=== MATERIAL SHOWN ===
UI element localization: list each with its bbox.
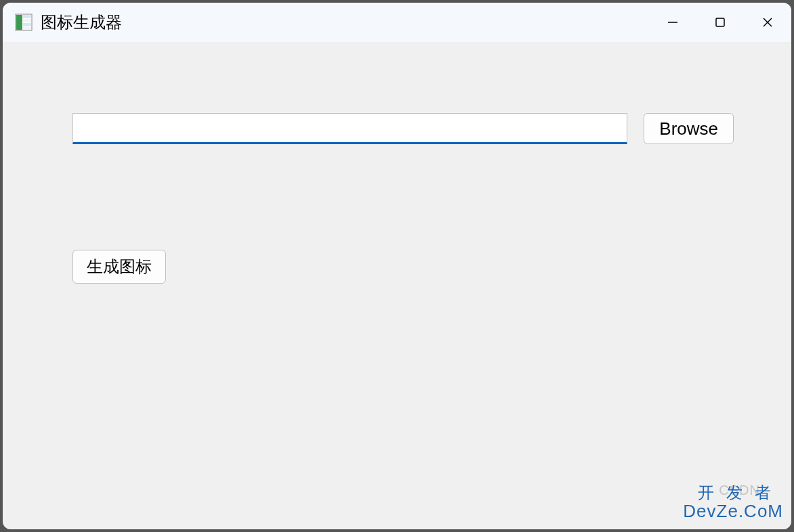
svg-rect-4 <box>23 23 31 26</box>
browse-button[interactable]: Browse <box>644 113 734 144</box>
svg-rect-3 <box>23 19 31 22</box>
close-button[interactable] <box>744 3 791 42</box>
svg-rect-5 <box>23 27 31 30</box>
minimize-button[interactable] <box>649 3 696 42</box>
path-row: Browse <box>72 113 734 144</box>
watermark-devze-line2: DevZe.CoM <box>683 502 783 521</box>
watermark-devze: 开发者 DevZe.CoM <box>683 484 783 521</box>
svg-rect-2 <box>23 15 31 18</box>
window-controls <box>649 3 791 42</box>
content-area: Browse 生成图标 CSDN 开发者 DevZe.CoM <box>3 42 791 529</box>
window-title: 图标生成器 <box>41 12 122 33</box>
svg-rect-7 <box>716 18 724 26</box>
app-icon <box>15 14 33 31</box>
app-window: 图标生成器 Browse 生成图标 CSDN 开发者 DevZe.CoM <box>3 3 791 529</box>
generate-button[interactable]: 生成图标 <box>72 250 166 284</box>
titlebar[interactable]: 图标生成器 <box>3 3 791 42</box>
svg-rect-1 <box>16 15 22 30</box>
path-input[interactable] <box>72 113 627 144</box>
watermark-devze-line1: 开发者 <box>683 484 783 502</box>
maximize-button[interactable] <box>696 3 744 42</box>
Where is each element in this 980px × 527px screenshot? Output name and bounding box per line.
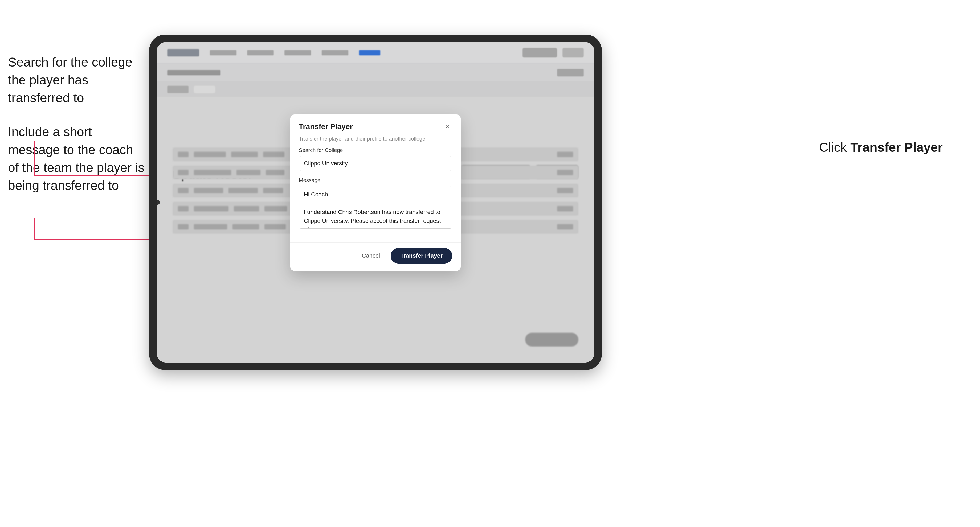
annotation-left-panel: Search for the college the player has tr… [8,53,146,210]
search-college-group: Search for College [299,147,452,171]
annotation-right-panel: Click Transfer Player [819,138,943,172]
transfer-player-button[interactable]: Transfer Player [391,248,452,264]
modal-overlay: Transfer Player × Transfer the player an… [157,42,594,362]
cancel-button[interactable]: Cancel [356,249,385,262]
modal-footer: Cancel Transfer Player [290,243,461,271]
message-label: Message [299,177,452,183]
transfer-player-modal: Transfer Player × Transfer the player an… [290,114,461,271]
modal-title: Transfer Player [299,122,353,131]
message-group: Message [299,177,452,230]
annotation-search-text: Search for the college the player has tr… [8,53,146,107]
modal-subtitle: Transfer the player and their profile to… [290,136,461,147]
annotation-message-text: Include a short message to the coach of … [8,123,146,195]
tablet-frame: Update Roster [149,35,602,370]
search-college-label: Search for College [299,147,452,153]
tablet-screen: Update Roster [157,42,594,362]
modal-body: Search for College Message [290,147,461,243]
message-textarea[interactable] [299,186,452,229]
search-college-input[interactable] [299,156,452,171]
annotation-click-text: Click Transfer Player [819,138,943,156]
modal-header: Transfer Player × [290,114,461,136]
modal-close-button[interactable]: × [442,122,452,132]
===
- _YOUR ASSIGNMENT_:
Restate the entire listing word for word, excluding pictures.

- _RESPONSE BOX_:
UI element localization: list each with its bbox.
svg-rect-4 <box>23 23 31 26</box>
browse-button[interactable]: Browse <box>644 113 734 144</box>
svg-rect-3 <box>23 19 31 22</box>
close-button[interactable] <box>744 3 791 42</box>
svg-rect-5 <box>23 27 31 30</box>
minimize-button[interactable] <box>649 3 696 42</box>
path-row: Browse <box>72 113 734 144</box>
watermark-devze-line2: DevZe.CoM <box>683 502 783 521</box>
watermark-devze: 开发者 DevZe.CoM <box>683 484 783 521</box>
svg-rect-2 <box>23 15 31 18</box>
window-controls <box>649 3 791 42</box>
content-area: Browse 生成图标 CSDN 开发者 DevZe.CoM <box>3 42 791 529</box>
window-title: 图标生成器 <box>41 12 122 33</box>
svg-rect-7 <box>716 18 724 26</box>
app-icon <box>15 14 33 31</box>
app-window: 图标生成器 Browse 生成图标 CSDN 开发者 DevZe.CoM <box>3 3 791 529</box>
generate-button[interactable]: 生成图标 <box>72 250 166 284</box>
titlebar[interactable]: 图标生成器 <box>3 3 791 42</box>
svg-rect-1 <box>16 15 22 30</box>
path-input[interactable] <box>72 113 627 144</box>
watermark-devze-line1: 开发者 <box>683 484 783 502</box>
maximize-button[interactable] <box>696 3 744 42</box>
Where is each element in this 980px × 527px screenshot? Output name and bounding box per line.
annotation-left-panel: Search for the college the player has tr… [8,53,146,210]
search-college-group: Search for College [299,147,452,171]
annotation-right-panel: Click Transfer Player [819,138,943,172]
transfer-player-button[interactable]: Transfer Player [391,248,452,264]
modal-overlay: Transfer Player × Transfer the player an… [157,42,594,362]
cancel-button[interactable]: Cancel [356,249,385,262]
modal-footer: Cancel Transfer Player [290,243,461,271]
message-label: Message [299,177,452,183]
transfer-player-modal: Transfer Player × Transfer the player an… [290,114,461,271]
modal-title: Transfer Player [299,122,353,131]
message-group: Message [299,177,452,230]
annotation-search-text: Search for the college the player has tr… [8,53,146,107]
modal-subtitle: Transfer the player and their profile to… [290,136,461,147]
annotation-message-text: Include a short message to the coach of … [8,123,146,195]
tablet-frame: Update Roster [149,35,602,370]
search-college-label: Search for College [299,147,452,153]
tablet-screen: Update Roster [157,42,594,362]
modal-body: Search for College Message [290,147,461,243]
message-textarea[interactable] [299,186,452,229]
search-college-input[interactable] [299,156,452,171]
annotation-click-text: Click Transfer Player [819,138,943,156]
modal-header: Transfer Player × [290,114,461,136]
modal-close-button[interactable]: × [442,122,452,132]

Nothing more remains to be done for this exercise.